Soon after touching its high in 2021, Bitcoin — and wider crypto markets — began a precipitous descent as central banks turned hawkish to fight runaway inflation. By the end of 2021, Bitcoin’s price had tumbled by almost a third from its peak.
The bear market exposed widespread fraud and reckless risk-taking among many of crypto’s key players, embodied by the implosion of the TerraUSD stablecoin and the collapse of Bankman-Fried’s FTX exchange and related companies. Binance, the largest digital-asset exchange, and its founder Changpeng “CZ” Zhao also came under increased regulatory scrutiny.
Bankman-Fried and Zhao are now awaiting sentencing in the US on criminal charges. TerraUSD creator Do Kwon, who was imprisoned in Montenegro last year for traveling with a fake passport, is fighting extradition to the US, where he’s wanted on fraud charges.

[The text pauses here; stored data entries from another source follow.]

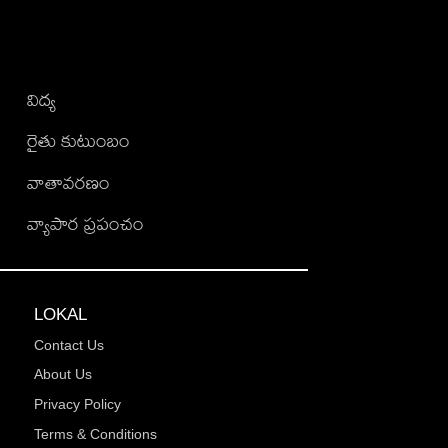
విద్య
రైతు కుటుంబం
వాతావరణం
వ్యాపార ప్రపంచం
LOKAL
Contact Us
About Us
Privacy Policy
Terms & Conditions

As the crypto dominoes fell during the 2022 slump, regulators around the world were already laying the groundwork for increased oversight — efforts given added impetus by the market crash. Dubai and Hong Kong have adopted new regulatory regimes, and the European Union passed the sweeping Markets in Crypto-Assets (MiCA) legislation last year. Countries from Australia to India and the UK have stepped up efforts to ensure that unlicensed crypto exchanges don’t cater to their residents.
BlackRock’s impact
But just as crypto skeptics from JPMorgan Chase & Co.’s Jamie Dimon to Berkshire Hathaway Inc.’s Charlie Munger derided Bitcoin as an intrinsically worthless object of mindless speculation, one of the world’s largest financial companies was about to add fuel to its rebound.

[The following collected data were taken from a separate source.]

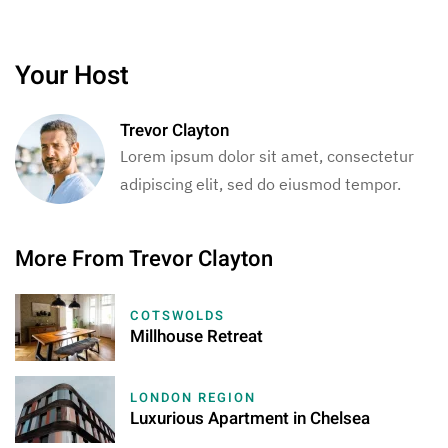
Your Host
Trevor Clayton
Lorem ipsum dolor sit amet, consectetur
adipiscing elit, sed do eiusmod tempor.
More From Trevor Clayton
COTSWOLDS
Millhouse Retreat
LONDON REGION
Luxurious Apartment in Chelsea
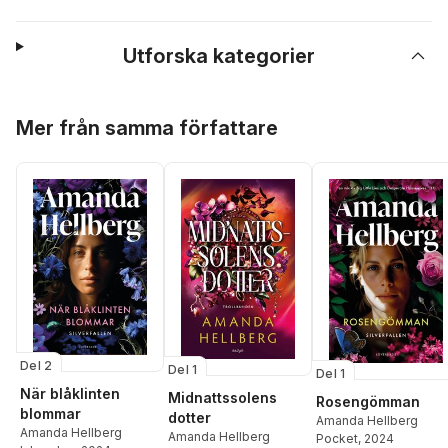
Utforska kategorier
Hoppa över listan
Mer från samma författare
Del 2
Del 1
Del 1
När blåklinten
Midnattssolens
Rosengömman
blommar
dotter
Amanda Hellberg
Amanda Hellberg
Amanda Hellberg
Pocket
, 2024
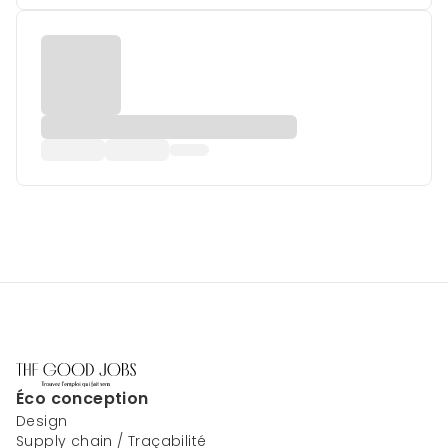
Éco conception
Design
Supply chain / Traçabilité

On June 15 last year, BlackRock filed an application with the SEC for the iShares Bitcoin Trust, which would invest directly in the token. While there had already been several similar attempts, BlackRock’s size and influence — it is the biggest ETF provider — was seen as an indication that this time, the outcome might be different.
BlackRock’s ETF, trading under the IBIT ticker, was among the first batch of such products approved in early January. In less than two months, its assets have swelled to more than $10 billion. Bitcoin, meanwhile, has more than doubled in value since BlackRock made its application.